Dr. Jeffrey C. Baker
Retired, Former Regulator FDA/CDER
Dr. Baker holds a bachelor’s degree in biochemistry and molecular biology from Northwestern University, doctorate in biochemistry from the University of North Texas, and pursued post-doctoral studies at the University of California, Berkeley. He joined Eli Lilly & Co in 1988 and led the development and manufacture of both first in class and legacy biologics. Dr. Baker received the Lilly President’s Award twice, for development and launch of Humalog, the first insulin analog, and for development and launch of drotrecogen alfa, the first recombinant protein therapeutic manufactured from human cells. Dr. Baker left Lilly to be Sr.
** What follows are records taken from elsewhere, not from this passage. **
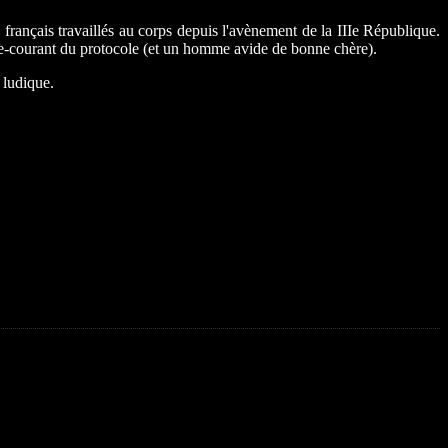
 français travaillés au corps depuis l'avènement de la IIIe République.
ontre-courant du protocole (et un homme avide de bonne chère).
 ludique.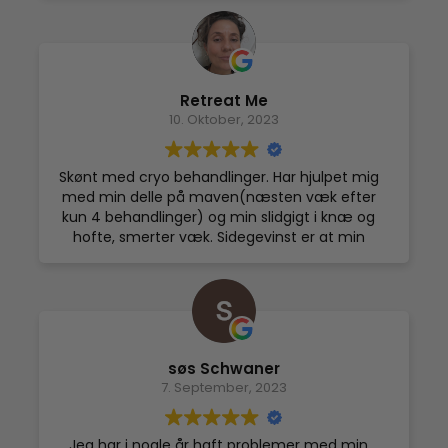
Det er altid en fornøjelse at komme hos La
oplevelse og at det nok ikke er sidste gang jeg
Concordia på Østerbro, hvor man altid bliver
har besøgt La Concordia.
taget godt imod af sødt personale. Jeg går
Og går man rundt og overvejer at prøve det,
altid derfra med fornyet energi og et smil på
vil jeg kun anbefale at man hopper ud i det og
læben.
selv oplever det på egen krop, i bogstaveligste
Retreat Me
forstand! :)
10. Oktober, 2023
Skønt med cryo behandlinger. Har hjulpet mig
med min delle på maven(næsten væk efter
kun 4 behandlinger) og min slidgigt i knæ og
hofte, smerter væk. Sidegevinst er at min
psoriasis også er væk. Tak. Jeg blir ved at få
behandlinger her. Top service oveni!!
søs Schwaner
7. September, 2023
Jeg har i nogle år haft problemer med min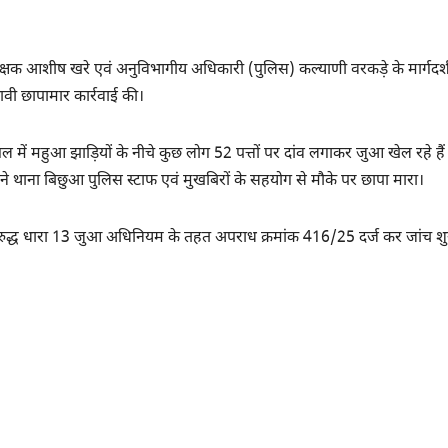
ीक्षक आशीष खरे एवं अनुविभागीय अधिकारी (पुलिस) कल्याणी वरकड़े के मार्गदर्श
ावी छापामार कार्रवाई की।
में महुआ झाड़ियों के नीचे कुछ लोग 52 पत्तों पर दांव लगाकर जुआ खेल रहे हैं
े थाना बिछुआ पुलिस स्टाफ एवं मुखबिरों के सहयोग से मौके पर छापा मारा।
िरुद्ध धारा 13 जुआ अधिनियम के तहत अपराध क्रमांक 416/25 दर्ज कर जांच शु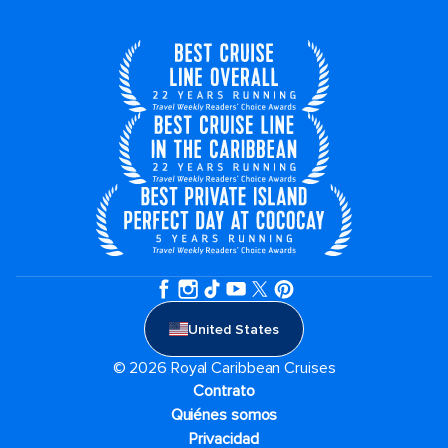
United States
© 2026 Royal Caribbean Cruises
Contrato
Quiénes somos
Privacidad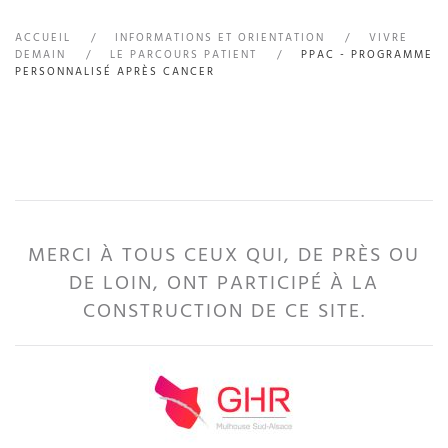
ACCUEIL
INFORMATIONS ET ORIENTATION
VIVRE
DEMAIN
LE PARCOURS PATIENT
PPAC - PROGRAMME
PERSONNALISÉ APRÈS CANCER
MERCI À TOUS CEUX QUI, DE PRÈS OU
DE LOIN, ONT PARTICIPÉ À LA
CONSTRUCTION DE CE SITE.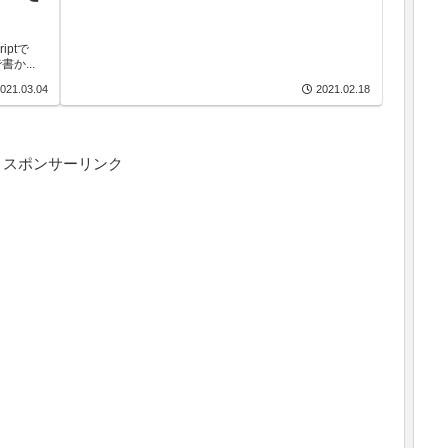
iptで
か...
021.03.04
2021.02.18
スポンサーリンク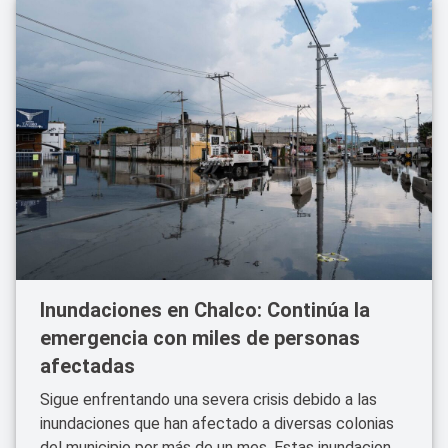
Inundaciones en Chalco: Continúa la
emergencia con miles de personas
afectadas
Sigue enfrentando una severa crisis debido a las
inundaciones que han afectado a diversas colonias
del municipio por más de un mes. Estas inundaciones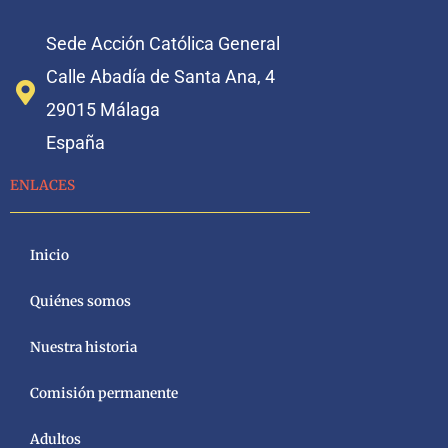
Sede Acción Católica General
Calle Abadía de Santa Ana, 4
29015 Málaga
España
ENLACES
Inicio
Quiénes somos
Nuestra historia
Comisión permanente
Adultos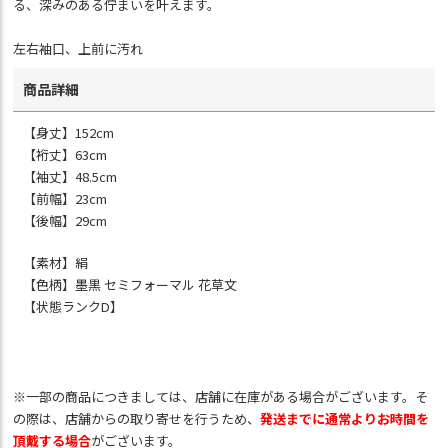
る、深みのある佇まいを叶えます。
左右袖口、上前に汚れ
商品詳細
【身丈】152cm
【裄丈】63cm
【袖丈】48.5cm
【前幅】23cm
【後幅】29cm
【素材】絹
【色柄】墨黒 セミフォーマル 花草文
【状態ランクD】
※一部の商品につきましては、店舗に在庫がある場合がございます。そ
の際は、店舗からの取り寄せを行うため、
発送までに通常よりお時間を
頂戴する場合
がございます。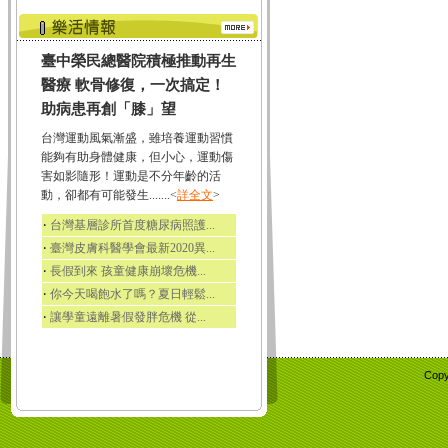
臺中榮民總醫院積極推動再生
醫療 軟骨修復，一次搞定！
助病患再創「膝」望
台灣運動風氣漸盛，雖培養運動習慣
能夠有助身體健康，但小心，運動傷
害如影隨形！運動是不分年齡的活
動，卻都有可能發生.......<
詳全文
>
‧
台灣基層診所首度糖尿病照護...
‧
臺灣皮膚科醫學會最新2020異...
‧
長假到來 孩童健康崩壞危機...
‧
你今天喝飽水了嗎？夏日輕鬆...
‧
讓學童遠離暑假發胖危機 從...
Copy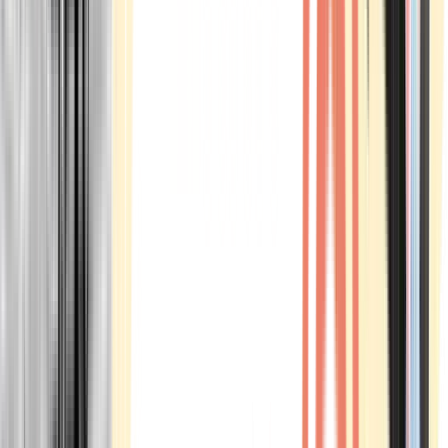
Marken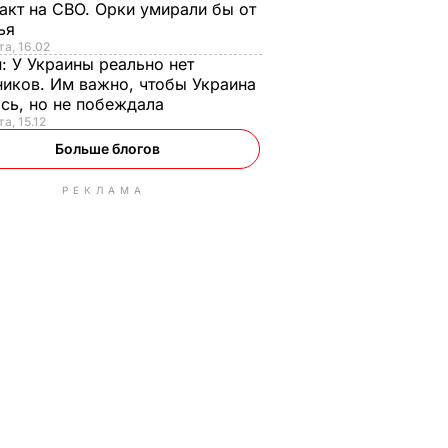
акт на СВО. Орки умирали бы от
тья
та, 16.02
н:
У Украины реально нет
иков. Им важно, чтобы Украина
сь, но не побеждала
а, 15.12
Больше блогов
РЕКЛАМА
Director of Manufacturing Science and Technology at MedImmune, a subsidiary of AstraZeneca, and, in 2011 was appointed Deputy Director of the Office of Biotechnology Products in the Center for Drug Evaluation and Research (CDER) at FDA. Dr. Baker has received six CDER awards or citations for leadership and program development and in 2018 received an FDA Honors Award for contributions to “modernizing the U.S. regulatory system for biotechnology products through sustained creative leadership and collaboration.” In 2019 Dr. Baker was detailed to the Advanced Manufacturing National Program Office at NIST where he worked with NIST and ManufacturingUSA programs on biopharmaceutical elements of the National Strategic Plan for Manufacturing in the United States and to speed the deployment of advanced technologies into biopharmaceutical manufacturing. He was recalled to FDA 2020 where he participated in CDER responses to the global pandemic and interagency advanced manufacturing programs through the Office of the Commissioner. He retired from the Agency in April of 2021. He remains active in the biotech community as a Senior Fellow in the National Institute for Innovation in Manufacturing Biopharmaceuticals (NIIMBL), participating in conferences, and working with several universities as a both a lecturer and advisor on program development.